(Stored records)
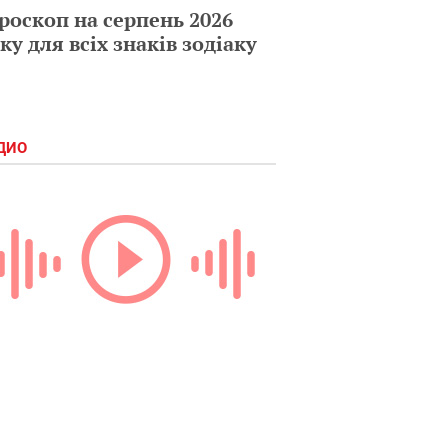
роскоп на серпень 2026
ку для всіх знаків зодіаку
ДИО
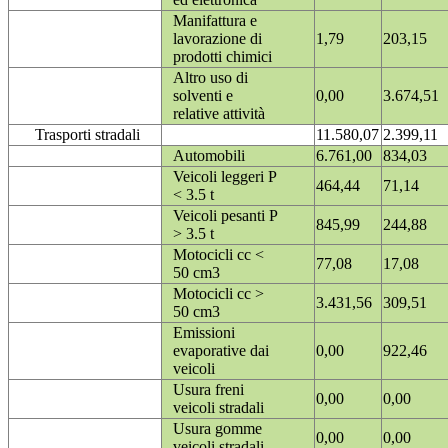
Manifattura e
lavorazione di
1,79
203,15
prodotti chimici
Altro uso di
solventi e
0,00
3.674,51
relative attività
Trasporti stradali
11.580,07
2.399,11
Automobili
6.761,00
834,03
Veicoli leggeri P
464,44
71,14
< 3.5 t
Veicoli pesanti P
845,99
244,88
> 3.5 t
Motocicli cc <
77,08
17,08
50 cm3
Motocicli cc >
3.431,56
309,51
50 cm3
Emissioni
evaporative dai
0,00
922,46
veicoli
Usura freni
0,00
0,00
veicoli stradali
Usura gomme
0,00
0,00
veicoli stradali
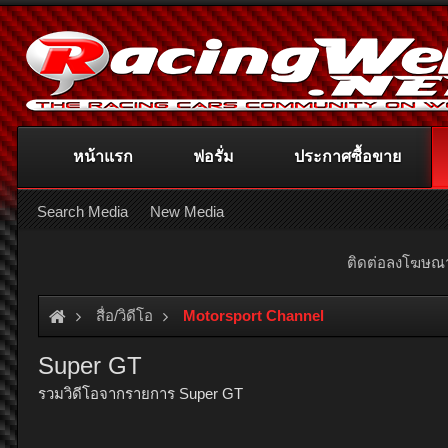
หน้าแรก
ฟอรั่ม
ประกาศซื้อขาย
Search Media
New Media
ติดต่อลงโฆษ
สื่อ/วิดีโอ
Motorsport Channel
Super GT
รวมวิดีโอจากรายการ Super GT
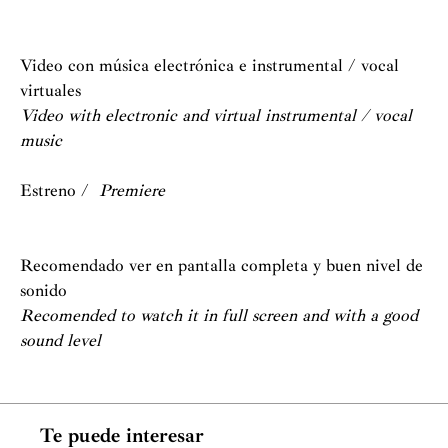
Video con música electrónica e instrumental / vocal
virtuales
Video with electronic and virtual instrumental / vocal
music
Estreno /
Premiere
Recomendado ver en pantalla completa y buen nivel de
sonido
Recomended to watch it in full screen and with a good
sound level
Te puede interesar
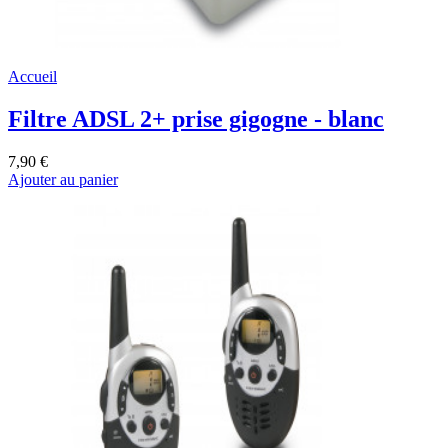
Accueil
Filtre ADSL 2+ prise gigogne - blanc
7,90 €
Ajouter au panier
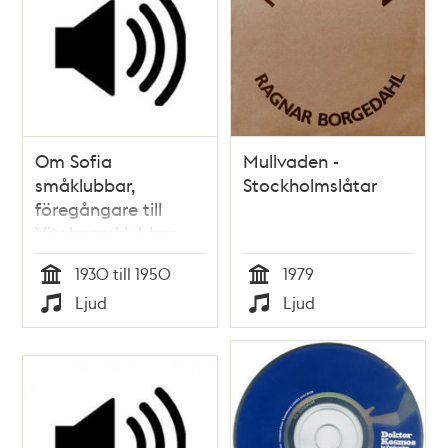
Om Sofia
Mullvaden -
småklubbar,
Stockholmslåtar
föregångare till
Vitabergsklubben.
1930 till 1950
1979
Tid
Tid
Ljud
Ljud
Typ
Typ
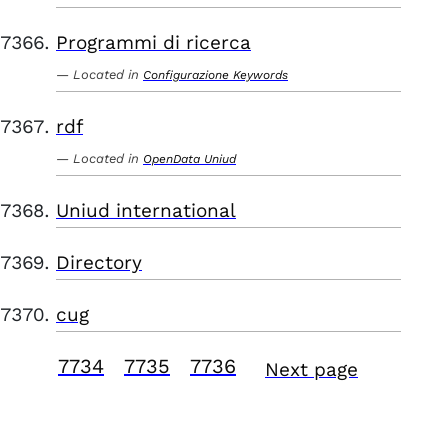
Programmi di ricerca
Located in
Configurazione Keywords
rdf
Located in
OpenData Uniud
Uniud international
Directory
cug
7734
7735
7736
Next page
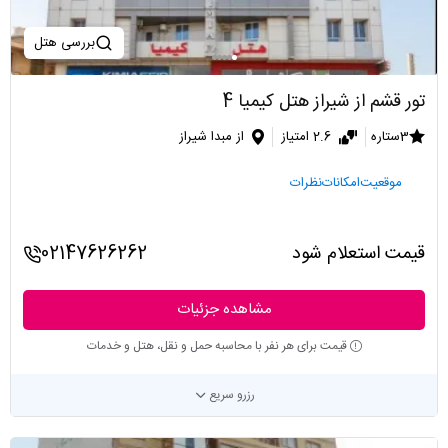
بررسی هتل
تور قشم از شیراز هتل کیمیا 4
3ستاره
2.6 امتیاز
از مبدا شیراز
موقعیت
امکانات
نظرات
قیمت استعلام شود
02147626262
مشاهده جزئیات
قیمت برای هر نفر با محاسبه حمل و نقل، هتل و خدمات
رزرو سریع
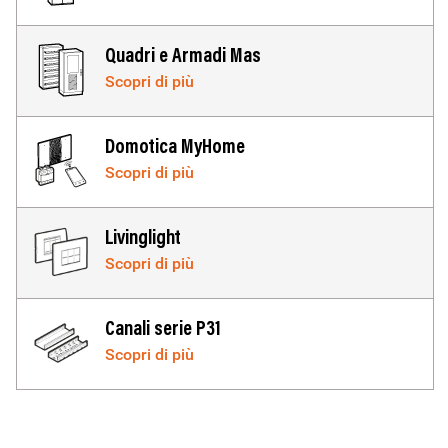
IMAGE
Quadri e Armadi Mas
Scopri di più
IMAGE
Domotica MyHome
Scopri di più
IMAGE
Livinglight
Scopri di più
IMAGE
Canali serie P31
Scopri di più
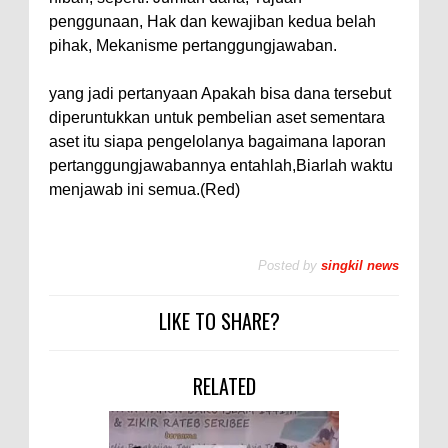
penggunaan, Hak dan kewajiban kedua belah
pihak, Mekanisme pertanggungjawaban.
yang jadi pertanyaan Apakah bisa dana tersebut
diperuntukkan untuk pembelian aset sementara
aset itu siapa pengelolanya bagaimana laporan
pertanggungjawabannya entahlah,Biarlah waktu
menjawab ini semua.(Red)
Posted by
singkil news
LIKE TO SHARE?
RELATED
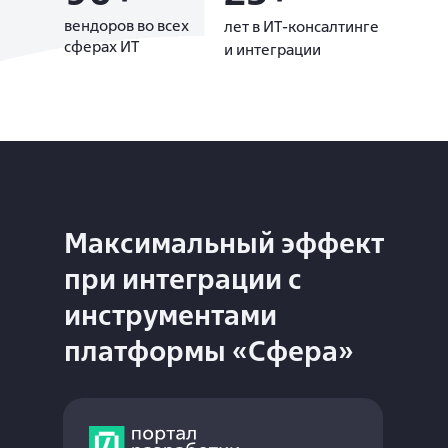
вендоров во всех
лет в ИТ-консалтинге
сферах ИТ
и интеграции
Максимальный эффект
при интеграции с
инструментами
платформы «Сфера»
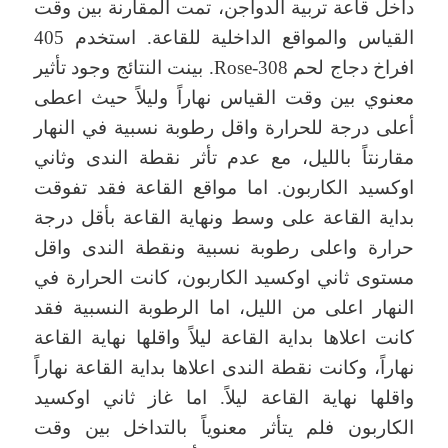
داخل قاعة تربية الدواجن، تمت المقارنة بين وقت
القياس والمواقع الداخلية للقاعة. استخدم 405
افراخ دجاج لحم Rose-308. بينت النتائج وجود تأثير
معنوي بين وقت القياس نهاراً وليلاً حيث اعطى
أعلى درجة للحرارة واقل رطوبة نسبية في النهار
مقارنتاً بالليل، مع عدم تأثر نقطة الندى وثاني
اوكسيد الكاربون. اما مواقع القاعة فقد تفوقت
بداية القاعة على وسط ونهاية القاعة بأقل درجة
حرارة واعلى رطوبة نسبية ونقطة الندى واقل
مستوى ثاني اوكسيد الكاربون، كانت الحرارة في
النهار اعلى من الليل، اما الرطوبة النسبية فقد
كانت اعلاها بداية القاعة ليلاً واقلها نهاية القاعة
نهاراً، وكانت نقطة الندى اعلاها بداية القاعة نهاراً
واقلها نهاية القاعة ليلاً. اما غاز ثاني اوكسيد
الكاربون فلم يتأثر معنوياً بالتداخل بين وقت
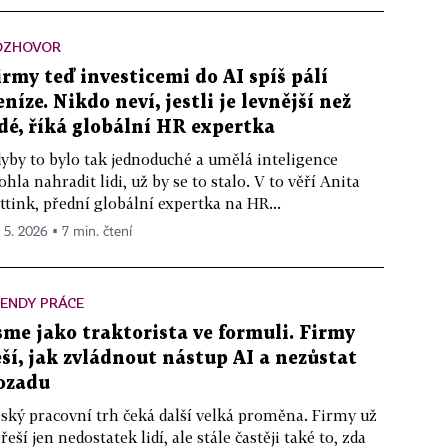
OZHOVOR
irmy teď investicemi do AI spíš pálí
eníze. Nikdo neví, jestli je levnější než
idé, říká globální HR expertka
yby to bylo tak jednoduché a umělá inteligence
hla nahradit lidi, už by se to stalo. V to věří Anita
ttink, přední globální expertka na HR...
. 5. 2026 ▪ 7 min. čtení
ENDY PRÁCE
sme jako traktorista ve formuli. Firmy
eší, jak zvládnout nástup AI a nezůstat
ozadu
ský pracovní trh čeká další velká proměna. Firmy už
řeší jen nedostatek lidí, ale stále častěji také to, zda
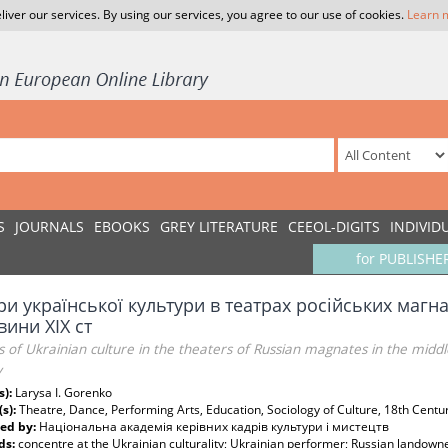
liver our services. By using our services, you agree to our use of cookies.
Learn 
S
JOURNALS
EBOOKS
GREY LITERATURE
CEEOL-DIGITS
INDIVID
for PUBLISHE
и української культури в театрах російських магна
ини XIX ст
 of Ukrainian culture in the theaters of Russian magnates in the middle o
y
s):
Larysa I. Gorenko
(s):
Theatre, Dance, Performing Arts, Education, Sociology of Culture, 18th Centu
ed by:
Національна академія керівних кадрів культури і мистецтв
ds:
cоncentre at the Ukrainian culturality; Ukrainian performer; Russian landowner;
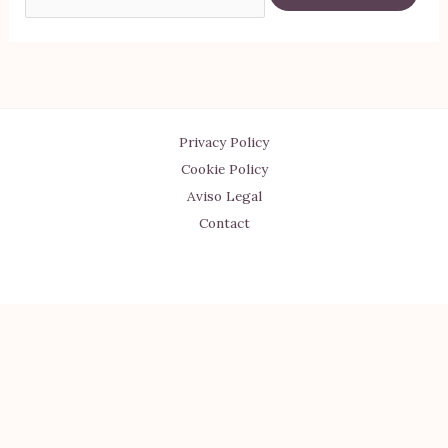
por:
Privacy Policy
Cookie Policy
Aviso Legal
Contact
Copyright © 2026 TRIBIA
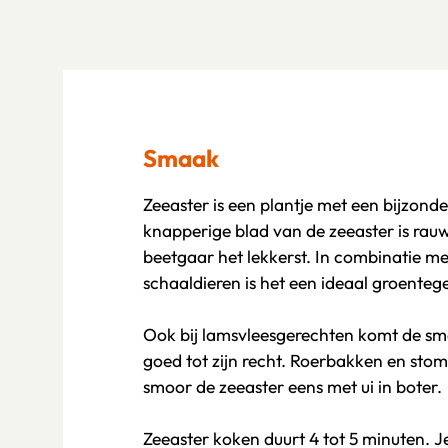
Smaak
Zeeaster is een plantje met een bijzonde
knapperige blad van de zeeaster is rau
beetgaar het lekkerst. In combinatie met
schaaldieren is het een ideaal groenteg
Ook bij lamsvleesgerechten komt de sm
goed tot zijn recht. Roerbakken en stom
smoor de zeeaster eens met ui in boter.
Zeeaster koken duurt 4 tot 5 minuten. J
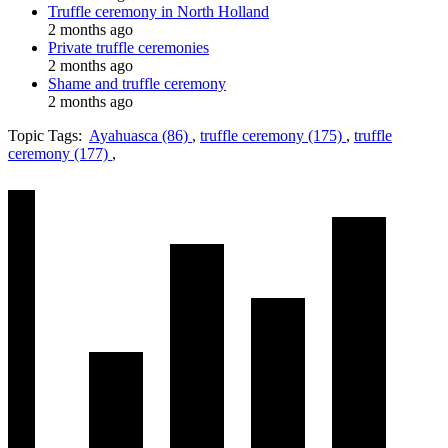
Truffle ceremony in North Holland
2 months ago
Private truffle ceremonies
2 months ago
Shame and truffle ceremony
2 months ago
Topic Tags:
Ayahuasca (86)
,
truffle ceremony (175)
,
truffle
ceremony (177)
,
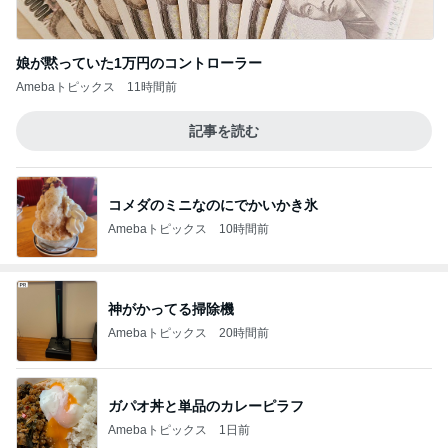
娘が黙っていた1万円のコントローラー
Amebaトピックス
11時間前
記事を読む
コメダのミニなのにでかいかき氷
Amebaトピックス
10時間前
神がかってる掃除機
Amebaトピックス
20時間前
ガパオ丼と単品のカレーピラフ
Amebaトピックス
1日前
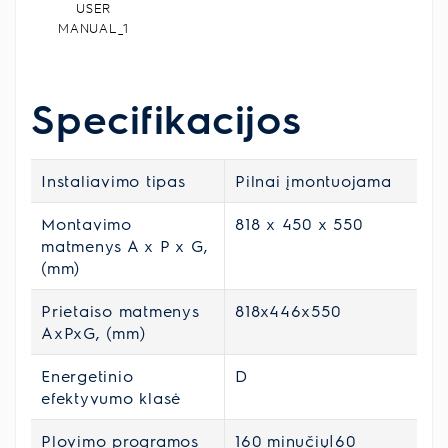
USER
MANUAL_1
Specifikacijos
Instaliavimo tipas
Pilnai įmontuojama
Montavimo
818 x 450 x 550
matmenys A x P x G,
(mm)
Prietaiso matmenys
818x446x550
AxPxG, (mm)
Energetinio
D
efektyvumo klasė
Plovimo programos
160 minučių|60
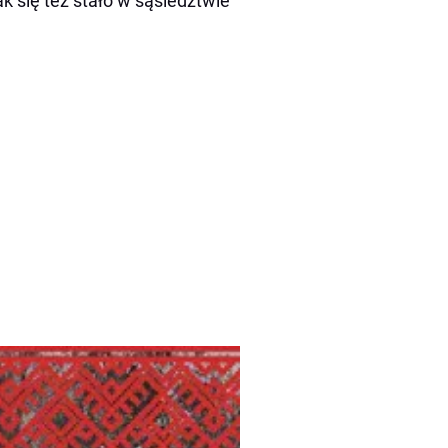
 się też stało w sąsiedztwie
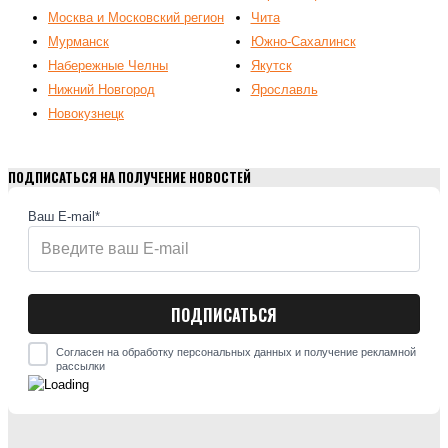
Москва и Московский регион
Чита
Мурманск
Южно-Сахалинск
Набережные Челны
Якутск
Нижний Новгород
Ярославль
Новокузнецк
ПОДПИСАТЬСЯ НА ПОЛУЧЕНИЕ НОВОСТЕЙ
Ваш E-mail*
Согласен на обработку персональных данных и получение рекламной
рассылки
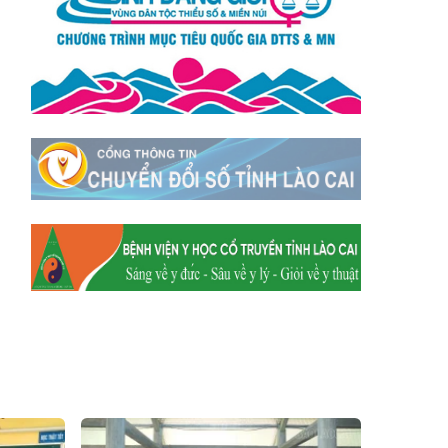
Xã Mường
Xã Dền Sáng
Hum
Xã Y Tý
Xã A Mú Sung
Xã Trịnh Tường
Xã Nậm Chày
Xã Bản Xèo
Xã Bát Xát
Xã Võ Lao
Xã Khánh Yên
Xã Văn Bàn
Xã Dương Quỳ
Xã Chiềng Ken
Xã Minh Lương
Xã Nậm Chảy
Xã Bảo Yên
Xã Nghĩa Đô
Xã Thượng Hà
Xã Xuân Hòa
Xã Phúc Khánh
Xã Bảo Hà
Xã Mường Bo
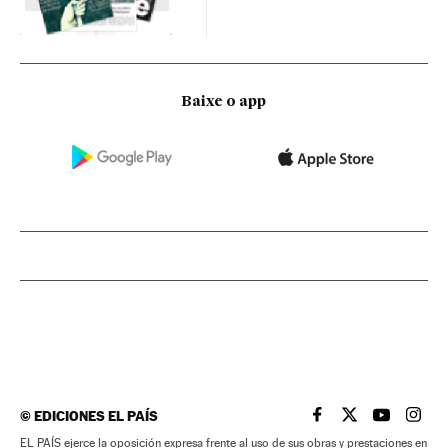
Baixe o app
©
EDICIONES EL PAÍS
EL PAÍS BRASIL EN
EL PAÍS BRASI
EL PAÍS B
EL PA
EL PAÍS ejerce la oposición expresa frente al uso de sus obras y prestaciones en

What you will do »
The copy should hold every entry above word for word and none of the pictures.

Solution to this problem »
роскоп на серпень 2026
ку для всіх знаків зодіаку
ДИО
Manifattura e
lavorazione di
1,79
203,15
prodotti chimici
Altro uso di
solventi e
0,00
3.674,51
relative attività
Trasporti stradali
11.580,07
2.399,11
Automobili
6.761,00
834,03
Veicoli leggeri P
464,44
71,14
< 3.5 t
Veicoli pesanti P
845,99
244,88
> 3.5 t
Motocicli cc <
77,08
17,08
50 cm3
Motocicli cc >
3.431,56
309,51
50 cm3
Emissioni
evaporative dai
0,00
922,46
veicoli
Usura freni
0,00
0,00
veicoli stradali
Usura gomme
0,00
0,00
veicoli stradali
หน้าแรก
ฟอรั่ม
ประกาศซื้อขาย
Search Media
New Media
ติดต่อลงโฆษ
สื่อ/วิดีโอ
Motorsport Channel
Super GT
รวมวิดีโอจากรายการ Super GT
Video con música electrónica e instrumental / vocal
virtuales
Video with electronic and virtual instrumental / vocal
music
Estreno /
Premiere
Recomendado ver en pantalla completa y buen nivel de
sonido
Recomended to watch it in full screen and with a good
sound level
Te puede interesar
Accueil
Filtre ADSL 2+ prise gigogne - blanc
7,90 €
Ajouter au panier
Om Sofia
Mullvaden -
småklubbar,
Stockholmslåtar
föregångare till
Vitabergsklubben.
1930 till 1950
1979
Tid
Tid
Ljud
Ljud
Typ
Typ
Programmi di ricerca
Located in
Configurazione Keywords
rdf
Located in
OpenData Uniud
Uniud international
Directory
cug
7734
7735
7736
Next page
بررسی هتل
تور قشم از شیراز هتل کیمیا 4
3ستاره
2.6 امتیاز
از مبدا شیراز
موقعیت
امکانات
نظرات
قیمت استعلام شود
02147626262
مشاهده جزئیات
قیمت برای هر نفر با محاسبه حمل و نقل، هتل و خدمات
رزرو سریع
IMAGE
Quadri e Armadi Mas
Scopri di più
IMAGE
Domotica MyHome
Scopri di più
IMAGE
Livinglight
Scopri di più
IMAGE
Canali serie P31
Scopri di più
penggunaan, Hak dan kewajiban kedua belah
pihak, Mekanisme pertanggungjawaban.
yang jadi pertanyaan Apakah bisa dana tersebut
diperuntukkan untuk pembelian aset sementara
aset itu siapa pengelolanya bagaimana laporan
pertanggungjawabannya entahlah,Biarlah waktu
menjawab ini semua.(Red)
Posted by
singkil news
LIKE TO SHARE?
RELATED
вендоров во всех
лет в ИТ-консалтинге
сферах ИТ
и интеграции
Максимальный эффект
при интеграции с
инструментами
платформы «Сфера»
داخل قاعة تربية الدواجن، تمت المقارنة بين وقت
القياس والمواقع الداخلية للقاعة. استخدم 405
افراخ دجاج لحم Rose-308. بينت النتائج وجود تأثير
معنوي بين وقت القياس نهاراً وليلاً حيث اعطى
أعلى درجة للحرارة واقل رطوبة نسبية في النهار
مقارنتاً بالليل، مع عدم تأثر نقطة الندى وثاني
اوكسيد الكاربون. اما مواقع القاعة فقد تفوقت
بداية القاعة على وسط ونهاية القاعة بأقل درجة
حرارة واعلى رطوبة نسبية ونقطة الندى واقل
مستوى ثاني اوكسيد الكاربون، كانت الحرارة في
النهار اعلى من الليل، اما الرطوبة النسبية فقد
كانت اعلاها بداية القاعة ليلاً واقلها نهاية القاعة
نهاراً، وكانت نقطة الندى اعلاها بداية القاعة نهاراً
واقلها نهاية القاعة ليلاً. اما غاز ثاني اوكسيد
الكاربون فلم يتأثر معنوياً بالتداخل بين وقت
OZHOVOR
irmy teď investicemi do AI spíš pálí
eníze. Nikdo neví, jestli je levnější než
idé, říká globální HR expertka
yby to bylo tak jednoduché a umělá inteligence
hla nahradit lidi, už by se to stalo. V to věří Anita
ttink, přední globální expertka na HR...
. 5. 2026 ▪ 7 min. čtení
ENDY PRÁCE
sme jako traktorista ve formuli. Firmy
eší, jak zvládnout nástup AI a nezůstat
ozadu
ský pracovní trh čeká další velká proměna. Firmy už
řeší jen nedostatek lidí, ale stále častěji také to, zda
liver our services. By using our services, you agree to our use of cookies.
Learn 
S
JOURNALS
EBOOKS
GREY LITERATURE
CEEOL-DIGITS
INDIVID
for PUBLISHE
и української культури в театрах російських магна
ини XIX ст
 of Ukrainian culture in the theaters of Russian magnates in the middle o
y
s):
Larysa I. Gorenko
(s):
Theatre, Dance, Performing Arts, Education, Sociology of Culture, 18th Centu
ed by:
Національна академія керівних кадрів культури і мистецтв
ds:
cоncentre at the Ukrainian culturality; Ukrainian performer; Russian landowner;
por:
Privacy Policy
Cookie Policy
Aviso Legal
Contact
Copyright © 2026 TRIBIA
Smaak
Zeeaster is een plantje met een bijzonde
knapperige blad van de zeeaster is rau
beetgaar het lekkerst. In combinatie met
schaaldieren is het een ideaal groenteg
Ook bij lamsvleesgerechten komt de sm
goed tot zijn recht. Roerbakken en stom
smoor de zeeaster eens met ui in boter.
Zeeaster koken duurt 4 tot 5 minuten. J
Truffle ceremony in North Holland
2 months ago
Private truffle ceremonies
2 months ago
Shame and truffle ceremony
2 months ago
Topic Tags:
Ayahuasca (86)
,
truffle ceremony (175)
,
truffle
ceremony (177)
,
娘が黙っていた1万円のコントローラー
Amebaトピックス
11時間前
記事を読む
コメダのミニなのにでかいかき氷
Amebaトピックス
10時間前
神がかってる掃除機
Amebaトピックス
20時間前
ガパオ丼と単品のカレーピラフ
Amebaトピックス
1日前
USER
MANUAL_1
Specifikacijos
Instaliavimo tipas
Pilnai įmontuojama
Montavimo
818 x 450 x 550
matmenys A x P x G,
(mm)
Prietaiso matmenys
818x446x550
AxPxG, (mm)
Energetinio
D
efektyvumo klasė
Plovimo programos
160 minučių|60
 się też stało w sąsiedztwie
Москва и Московский регион
Чита
Мурманск
Южно-Сахалинск
Набережные Челны
Якутск
Нижний Новгород
Ярославль
Новокузнецк
ПОДПИСАТЬСЯ НА ПОЛУЧЕНИЕ НОВОСТЕЙ
Ваш E-mail*
Согласен на обработку персональных данных и получение рекламной
рассылки
Xã Mường
Xã Dền Sáng
Hum
Xã Y Tý
Xã A Mú Sung
Xã Trịnh Tường
Xã Nậm Chày
Xã Bản Xèo
Xã Bát Xát
Xã Võ Lao
Xã Khánh Yên
Xã Văn Bàn
Xã Dương Quỳ
Xã Chiềng Ken
Xã Minh Lương
Xã Nậm Chảy
Xã Bảo Yên
Xã Nghĩa Đô
Xã Thượng Hà
Xã Xuân Hòa
Xã Phúc Khánh
Xã Bảo Hà
Xã Mường Bo
Baixe o app
©
EDICIONES EL PAÍS
EL PAÍS BRASIL EN
EL PAÍS BRASI
EL PAÍS B
EL PA
EL PAÍS ejerce la oposición expresa frente al uso de sus obras y prestaciones en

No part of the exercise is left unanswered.